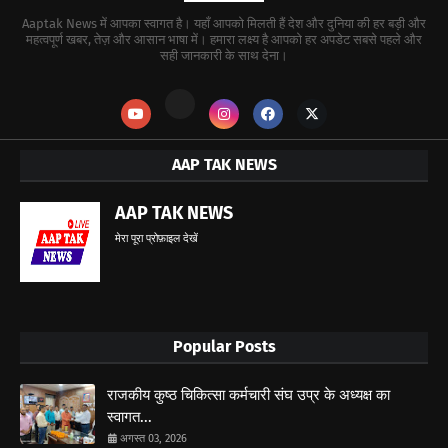
Aaptak News में आपका स्वागत है। यहाँ आपको मिलती हैं देश और दुनिया की हर बड़ी और
महत्वपूर्ण खबर, तेज़ और आसान भाषा में। हमारा लक्ष्य है आपको हर अपडेट सबसे पहले और
सही जानकारी के साथ देना।
AAP TAK NEWS
AAP TAK NEWS
मेरा पूरा प्रोफ़ाइल देखें
Popular Posts
राजकीय कुष्ठ चिकित्सा कर्मचारी संघ उप्र के अध्यक्ष का
स्वागत...
अगस्त 03, 2026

**Problem to solve**
An exact copy of the listing is required, excluding any pictures.

**Answer for the task**
Aaptak News में आपका स्वागत है। यहाँ आपको मिलती हैं देश और दुनिया की हर बड़ी और
महत्वपूर्ण खबर, तेज़ और आसान भाषा में। हमारा लक्ष्य है आपको हर अपडेट सबसे पहले और
सही जानकारी के साथ देना।
AAP TAK NEWS
AAP TAK NEWS
मेरा पूरा प्रोफ़ाइल देखें
Popular Posts
राजकीय कुष्ठ चिकित्सा कर्मचारी संघ उप्र के अध्यक्ष का
स्वागत...
अगस्त 03, 2026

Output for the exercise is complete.